It's a high frequency transformer, or it's a filter to keep motor noise [RFI]out of other appliances and electronic devices.
 

audioguru

Well-Known Member
Most Helpful Member
Your motor starts slowly because your 14.4V battery or the battery connector cannot supply the very high starting current. The weak battery probably will cause the motor to slow down too much when it has a load.
 

spiffitz

New Member
Thanks, I guess I can leave it in then if it isn't limiting motor performance. I just need to assemble a new battery pack because the current ones are sort of mixed in cell capacity.

What is the green thing labeled "W200"?
 

Hero999

Banned
I don't know.

It looks like a current sensing resistor but it could be a fuse.
 
Last edited:

Nigel Goodwin

Super Moderator
Most Helpful Member
Thanks, I guess I can leave it in then if it isn't limiting motor performance.

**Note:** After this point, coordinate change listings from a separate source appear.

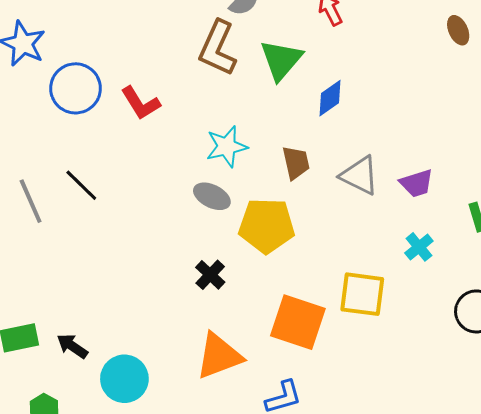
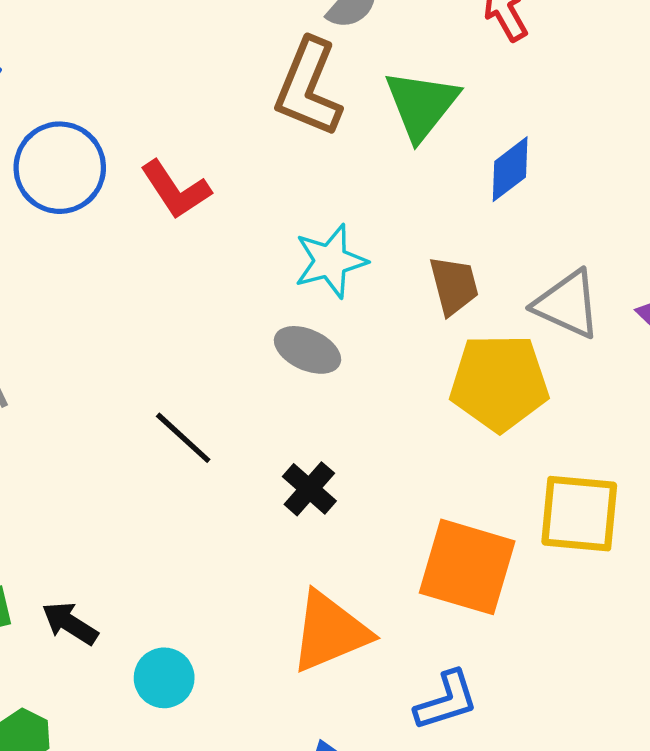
black line: (81, 185) -> (183, 438), moved
yellow pentagon: (267, 226) -> (499, 383), moved
cyan circle: (124, 379) -> (164, 678), size x0.7

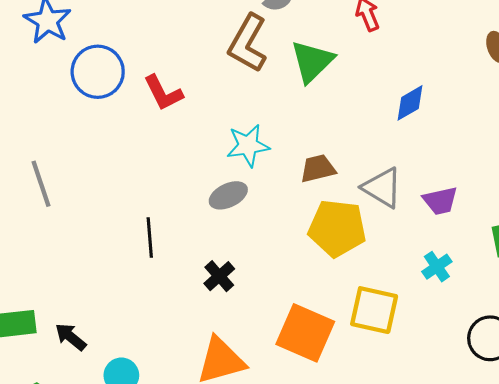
blue diamond: (510, 169) -> (410, 103), moved
brown trapezoid: (454, 285) -> (318, 169), turned -96
gray ellipse: (307, 350) -> (228, 195), turned -57
black line: (183, 438) -> (150, 237), turned 36

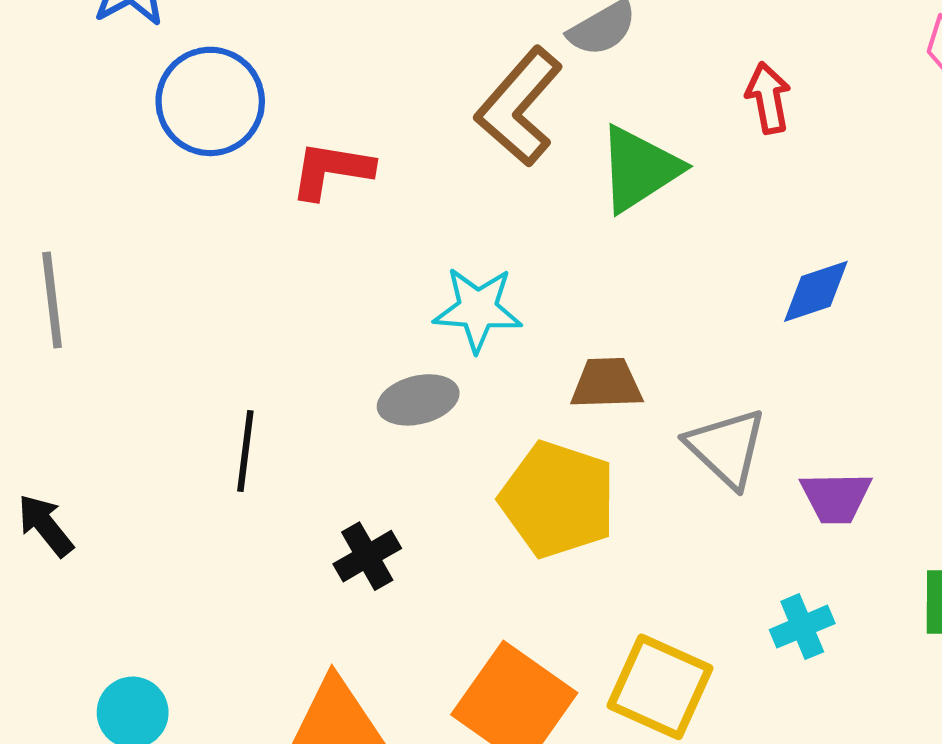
red L-shape: (163, 93) -> (331, 170), turned 114
yellow pentagon: (337, 228) -> (558, 499), moved
black arrow: (71, 337) -> (45, 525), moved

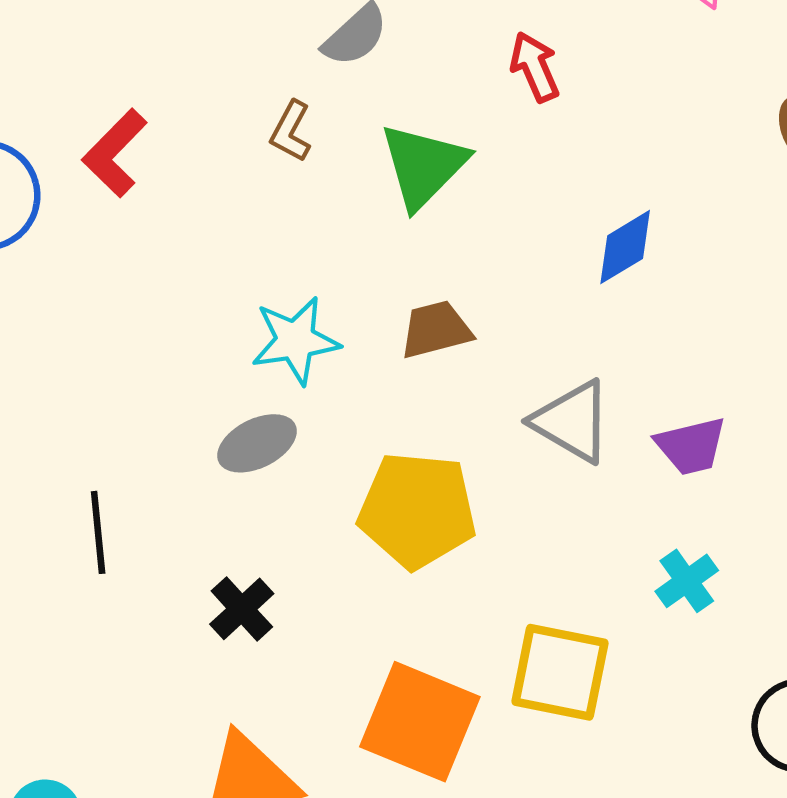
brown L-shape: (519, 107) -> (291, 131), size x0.5
red L-shape: (331, 170) -> (115, 153), moved, turned -42
brown trapezoid: (607, 383) -> (436, 330), moved

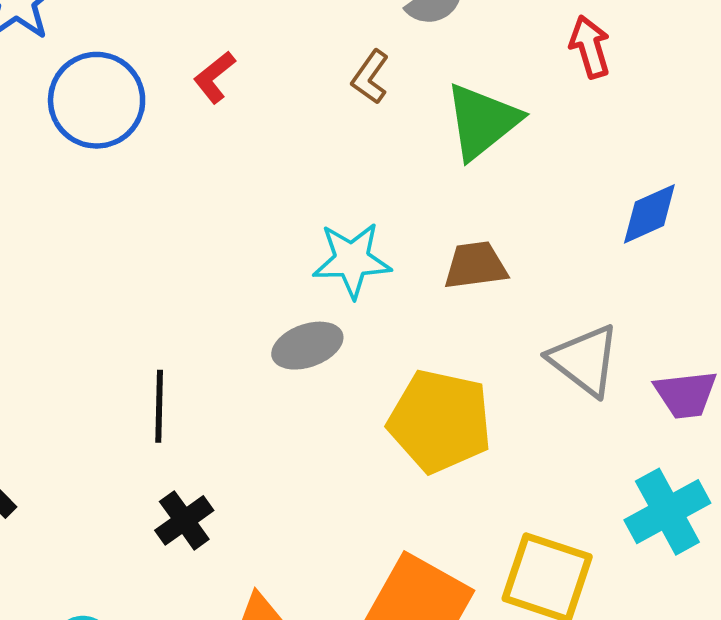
red L-shape: (115, 153) -> (214, 77), size x0.7
cyan cross: (687, 581) -> (667, 512), size x1.5
black cross: (242, 609) -> (184, 520), moved

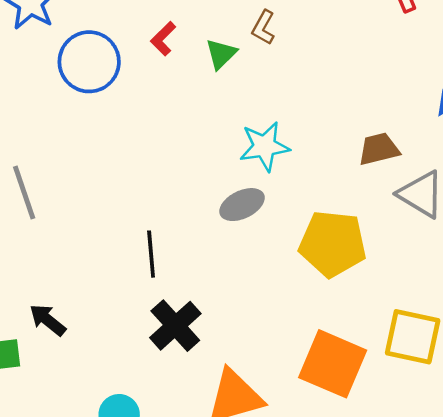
green triangle: (482, 121) -> (221, 54), moved, size x0.6
brown trapezoid: (476, 265) -> (379, 149), moved
black cross: (184, 520) -> (175, 326), size x1.4

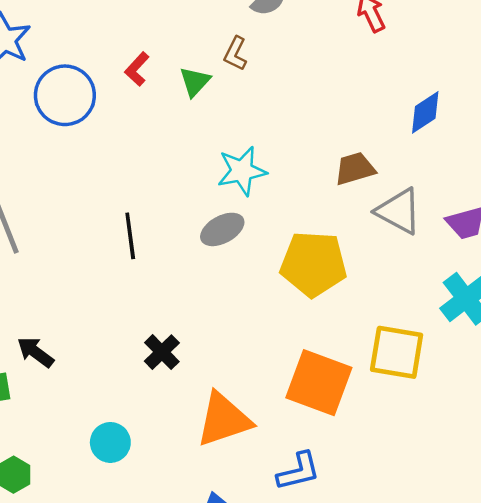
black line: (151, 254) -> (130, 236), moved
black cross: (175, 326) -> (162, 352), size x0.7

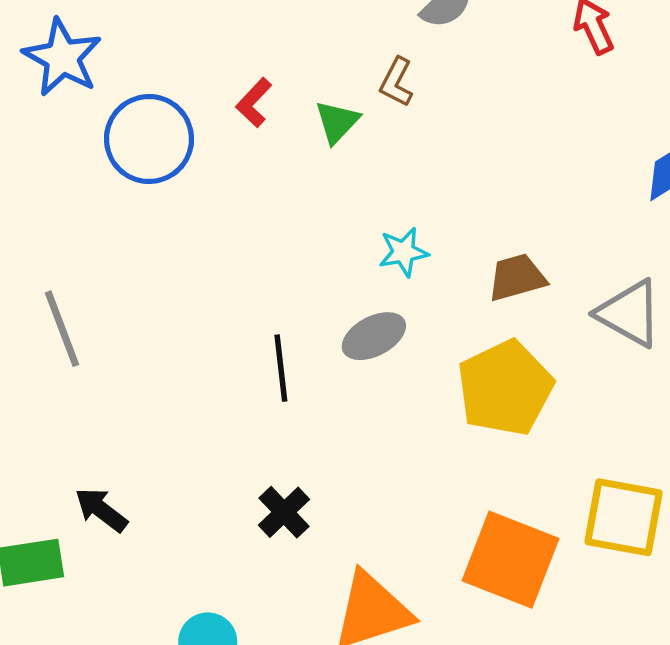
brown trapezoid: (355, 169) -> (517, 277), moved
cyan star: (242, 171) -> (403, 252), size x0.7
black line: (130, 236) -> (281, 368), moved
yellow pentagon: (313, 264) -> (505, 388), turned -30

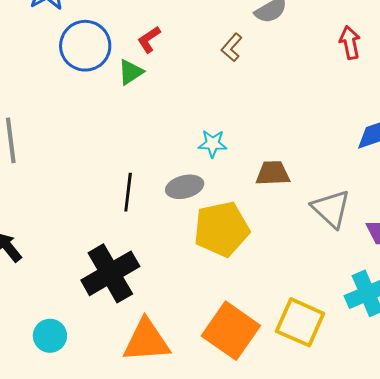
green triangle: (337, 122) -> (131, 72), moved
yellow pentagon: (505, 388) -> (222, 229), moved
black cross: (284, 512) -> (110, 273), size x1.8

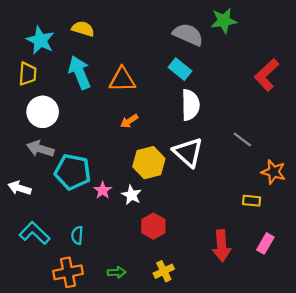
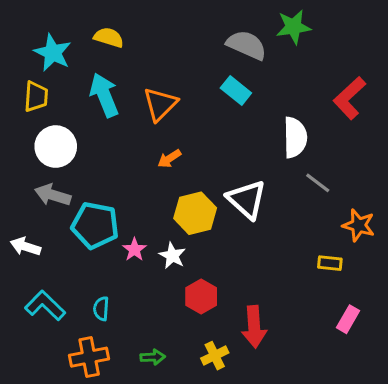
orange triangle: (122, 80) -> (160, 104), turned -44
white semicircle: (190, 105) -> (295, 137), moved
red arrow: (222, 246) -> (254, 327), moved

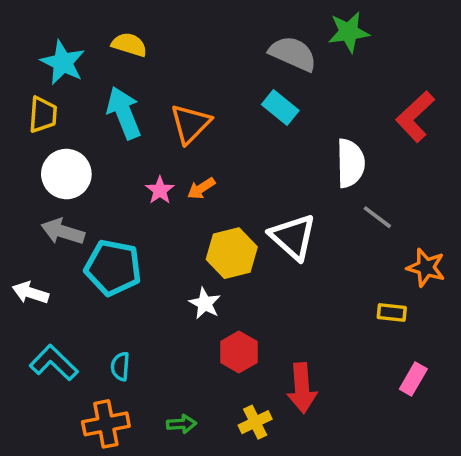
pink star: (134, 250) -> (160, 190), moved

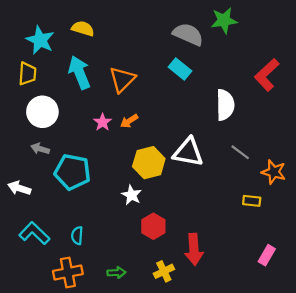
gray line: (377, 217) -> (240, 152), moved
gray arrow: (63, 232) -> (40, 149), size x0.7
white triangle: (293, 237) -> (188, 152), turned -32
pink rectangle: (413, 379) -> (267, 255), moved

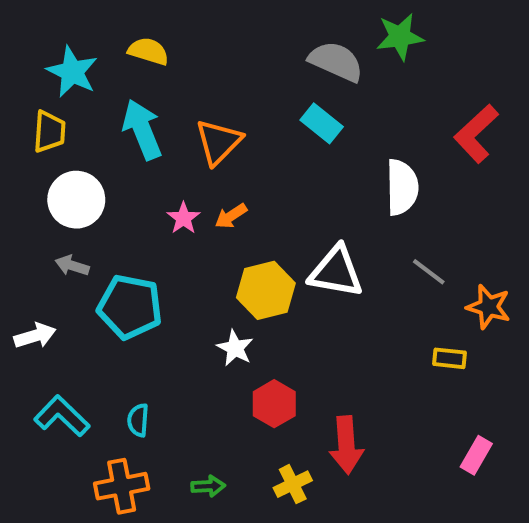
white arrow: (19, 188) -> (35, 336), turned 145

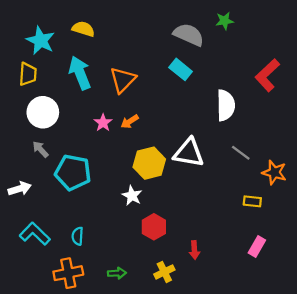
green star: (400, 37) -> (225, 21), size x0.7
gray arrow: (72, 266) -> (41, 149), turned 30
red arrow: (346, 445) -> (194, 250), size x0.6
pink rectangle: (476, 455) -> (257, 247), moved

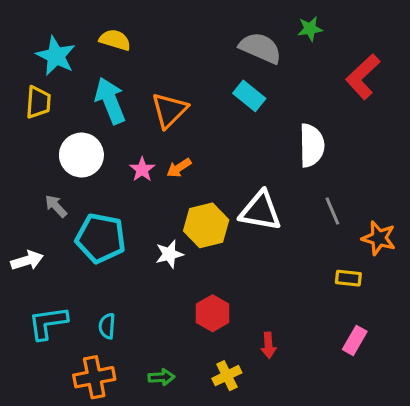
red L-shape: (267, 75) -> (363, 77), moved
white circle: (43, 112) -> (81, 155), moved
gray line: (241, 153) -> (332, 211), turned 30
white star: (132, 196) -> (169, 254), moved, turned 30
cyan L-shape: (35, 234) -> (48, 323), turned -52

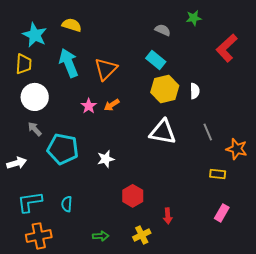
gray semicircle: (260, 48) -> (163, 30), size x0.6
white semicircle: (312, 145) -> (195, 91), size x0.6
white circle: (81, 155) -> (35, 97), moved
yellow hexagon: (206, 225) -> (165, 89), moved
orange cross: (94, 377) -> (39, 236), moved

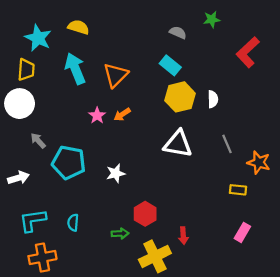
white circle: (35, 97) -> (20, 104), moved
yellow cross: (142, 235) -> (155, 256), size x1.6
green arrow: (101, 236) -> (120, 233), moved

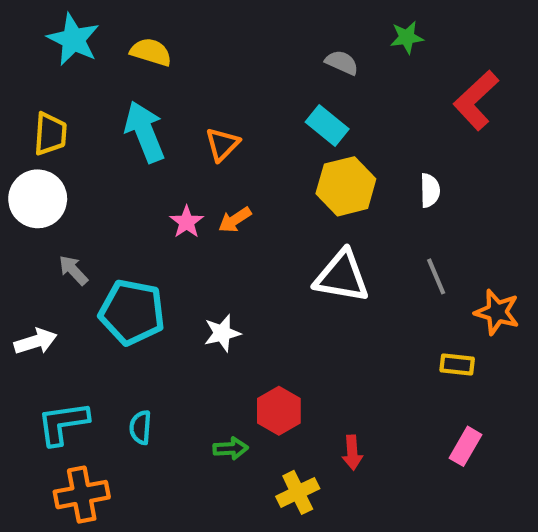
cyan star: (38, 38) -> (73, 39), moved
orange triangle: (116, 75) -> (222, 144), size x0.7
white semicircle: (213, 99) -> (430, 190), moved
yellow cross: (155, 256) -> (298, 492), size x0.7

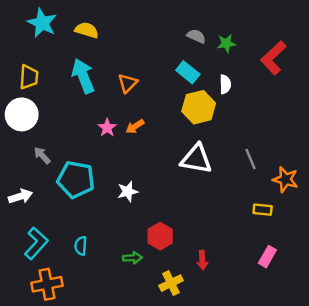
green star: (407, 37) -> (226, 43), moved
white semicircle: (430, 190) -> (225, 84), moved
cyan L-shape: (63, 423) -> (36, 243), turned 140

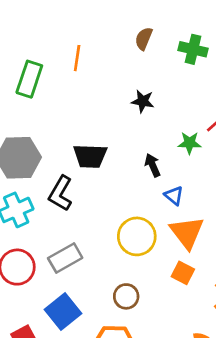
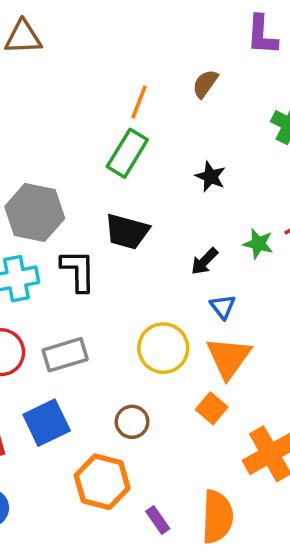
brown semicircle: (144, 39) -> (205, 84), moved
green rectangle: (29, 79) -> (127, 153), moved
black arrow: (153, 165) -> (204, 261), turned -125
black L-shape: (61, 193) -> (78, 270), turned 136

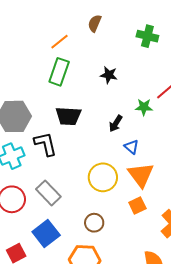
orange line: (139, 102) -> (59, 42), turned 42
gray rectangle: (65, 355) -> (48, 193), turned 75
orange square: (212, 408) -> (137, 205), turned 36

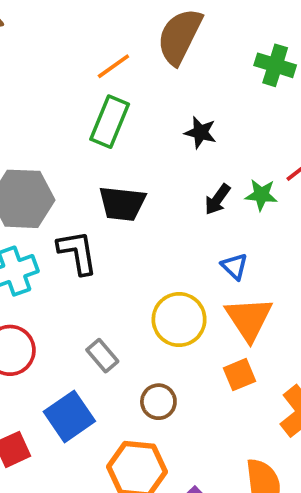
brown semicircle: (95, 23) -> (180, 36), size x1.8
black arrow: (116, 123) -> (217, 199), moved
gray rectangle: (48, 193) -> (102, 356), moved, size x0.7

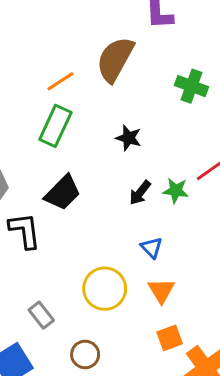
black trapezoid: (122, 204) -> (63, 193), turned -54
orange triangle: (249, 319) -> (161, 291), size x0.7
orange square: (239, 375) -> (170, 338), moved

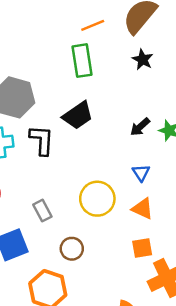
green rectangle: (55, 126) -> (82, 61), turned -44
black star: (129, 138) -> (143, 60), moved
orange triangle: (161, 291) -> (143, 209), turned -45

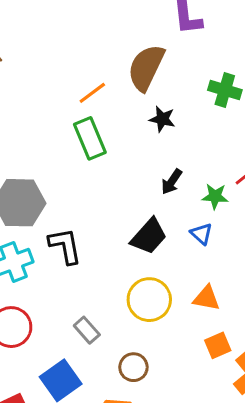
black trapezoid: (78, 115) -> (149, 236), moved
black arrow: (140, 127) -> (172, 182), moved
blue triangle: (141, 173) -> (201, 234), moved

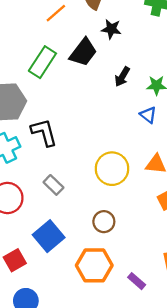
green rectangle: (90, 138) -> (42, 62), moved, turned 60
black trapezoid: (149, 236) -> (83, 52), moved
gray rectangle: (87, 330) -> (53, 185), moved

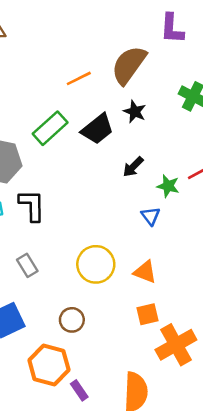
purple rectangle: (137, 281) -> (79, 390), moved

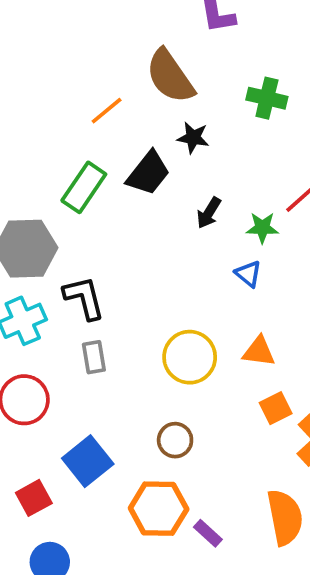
brown semicircle: (129, 65) -> (170, 76), turned -57
gray rectangle: (27, 265) -> (94, 357), moved, turned 35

I just need to assemble a new battery pack because the current ones are sort of mixed in cell capacity.

Don't EVER mix batteries like that, or even ones of different makes - one will always go flat first, the others will reverse charge it, and it will split leaking chemicals everywhere.
 

spiffitz

New Member
Don't EVER mix batteries like that, or even ones of different makes - one will always go flat first, the others will reverse charge it, and it will split leaking chemicals everywhere.
Yeah I know, they were old batteries and I needed a high amp 14.4v source just to test the motor. The pack is an 8-cell and half of another 8-cell wired in series. I'm only on the first charge and I don't plan on recharging the pack after this. If I split the leads I can charge them separately but I plan on making a new pack from two identical 6-cell packs anyway. The local electronics toy store has 6-cell packs on clearance for 10 bucks but they only had one in stock.